Review: Taxidermia (2006)

taxidermia

I don’t know if I would go so far as to call György Pálfi our next Fellini (circa late 1960s), our next Pasolini, or even some predictable filmmaker going out of his way to offend us — even if the visual cues for his most recent film suggests all this. But he does have talent. And Taxidermia, which finally gets a limited and long overdue American release this Friday, is certainly not for weak stomachs or limited-minded men who cloak their shallow prejudicial insights inside the sheltered caverns of higher education. The distinguished critic sitting behind me, not the type to sit through a Saw installment, made numerous sounds of disgust. I kept slouching downward in my seat so that the remnants of some half-digested lunch wouldn’t hit me unexpectedly in the back of my head. But thankfully the critic was civilized.

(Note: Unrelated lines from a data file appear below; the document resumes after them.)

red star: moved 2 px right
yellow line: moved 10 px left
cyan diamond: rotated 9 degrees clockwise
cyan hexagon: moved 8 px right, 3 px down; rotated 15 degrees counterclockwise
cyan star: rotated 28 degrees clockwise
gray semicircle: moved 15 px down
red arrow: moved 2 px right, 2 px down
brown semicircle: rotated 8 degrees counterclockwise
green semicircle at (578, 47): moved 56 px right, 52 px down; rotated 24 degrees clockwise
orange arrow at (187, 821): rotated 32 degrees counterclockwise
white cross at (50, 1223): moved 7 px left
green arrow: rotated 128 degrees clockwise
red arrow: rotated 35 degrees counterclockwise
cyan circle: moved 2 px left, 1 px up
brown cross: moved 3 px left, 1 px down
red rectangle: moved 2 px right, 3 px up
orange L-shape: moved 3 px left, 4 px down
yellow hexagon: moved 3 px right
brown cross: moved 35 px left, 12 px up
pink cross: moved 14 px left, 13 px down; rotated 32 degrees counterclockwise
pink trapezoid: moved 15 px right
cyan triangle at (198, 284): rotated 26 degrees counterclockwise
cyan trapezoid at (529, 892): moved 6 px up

The New York people may not get this film. But then again, they might. For my own part, I feel inclined to applaud it. For there is a regurgitation-heavy eating contest here that makes the “Lardass” scene in Stand By Me look as innocuous as a Disney film. Two men, having just finished shoving spoonfuls of some disgusting stew in their mouth, are now regurgitating their stomachs out of view of the audience. They then begin discussing a woman they’re trying to impress in the audience, all the while puking their guts into a bucket. When they return back to the competition, Pálfi’s camera sweeps through the crowd with an unexpected excitement. I was both disgusted and galvanized by this, and it is a rare film indeed that can dislodge two entirely differing feelings like this at the same time. And this audacious emotional combo made the Hollywood movie I saw afterward seem notably limp by comparison.

But Taxidermia isn’t just a film of scatological shock value. If you’re willing to give this film a chance (and, again, I hesitate to recommend this to those of flaccid constitutions), it offers some inventive visual ideas. A joyful man pisses fire. A camera circles across a floor containing a bathtub, revealing yet another matching bathtub, which houses any number of strange sights in its cavity (an animal carcass, a recently born infant, et al.). An act of bestiality has the violated animal transforming into various women. An enormous man — that champion eater, pictured above, a few decades later — sits permanently in an apartment with endless boxes of chocolate bars. There are giant cats he keeps in a cage and that he keeps big by having his son — a taxidermist — constantly feed them butter. Should I mention the ejaculation mass that shoots into a starscape? Or the creepy pederast we discover in the landscape of a pop-up book? Or, for that matter, the cock (penis) that gets pecked by another cock (animal)?

If such sights trouble you, you should probably blame Lajos Parti Nagy, whose short stories provided the source material for Pálfi to go crazy here. And while the last ten minutes of the film does feature some minor torture porn and the results, on the whole, don’t always work, I doubt very highly that I will see another film in which two champion eaters are enlisted to eat caviar on a boat to celebrate the 20th anniversary of Communist liberation. The film can be cartoonish at times. (Gergely Trócsányi’s shouting as the champion eater grows a bit tedious, but he is replaced by another actor in the next installment. I should probably point out that this film is also a three-part multi-generational epic.) But it’s easily one of the more alive films I’ve seen in a while.